Nobel Prize-winning economist John Nash and his wife, Alicia, were killed Saturday night in a car crash. Reports indicate that neither wore a seat belt and both were thrown from the taxi taking them home from Newark Airport.

It shouldn’t take a well-publicized tragedy to make people think about using a seat belt. But sometimes it does.

So, the deaths of the couple portrayed in the book and movie “A Beautiful Mind” should serve as a sad reminder: Buckle up, no matter where you sit or what car you’re in.

Saturday’s crash isn’t an exceptional example. Earlier this year, CBS News correspondent Bob Simon was killed in a crash when he rode in the backseat without a seat belt. Every day, an average of a dozen people who weren’t wearing seat belts in the backseat were injured in New York, according to NYU Langone Medical Center 2011 data. Backseat passengers without seat belts were almost five times more likely to go to the hospital as those who wore them.

People are told to buckle up every day and, yet, they don’t. So, it’ll take more than words. New York requires that only the driver and front passengers, and children younger than 16, wear seat belts. It should consider extending this law to cover everyone in the backseat, too. Twenty-eight states already do.

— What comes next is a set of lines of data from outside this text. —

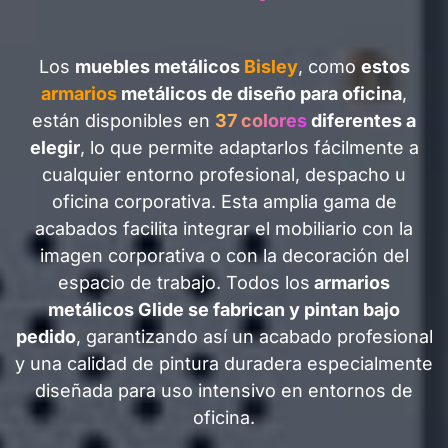
Los
muebles metálicos
Bisley
, como
estos
armarios
metálicos de diseño para oficina
,
están disponibles en
37 colores
diferentes a
elegir
, lo que permite adaptarlos fácilmente a
cualquier entorno profesional, despacho u
oficina corporativa. Esta amplia gama de
acabados facilita integrar el mobiliario con la
imagen corporativa o con la decoración del
espacio de trabajo. Todos los
armarios
metálicos Glide se fabrican y pintan bajo
pedido
, garantizando así un acabado profesional
y una calidad de pintura duradera especialmente
diseñada para uso intensivo en entornos de
oficina.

It can start with taxis and livery cabs, currently exempt from the seat belt law. State Sen. Brad Hoylman (D-Manhattan) introduced a bill requiring all NYC taxi and livery cab passengers to wear seat belts. That’s great, but it needs to cover the entire state. There’s no difference between the safety of taxis and other cars, so the law shouldn’t differ, either.

This legislative session is nearly over. Even if Hoylman’s bill passes, and we hope it does, it’s time to plan hearings and glean best practices, so our leaders can tackle the larger statewide issue of backseat safety in January.

We also encourage federal regulators to consider requiring seat belts in trains and buses, too.

Buckle up. But make it a state and federal priority — and the law — not just a friendly slogan.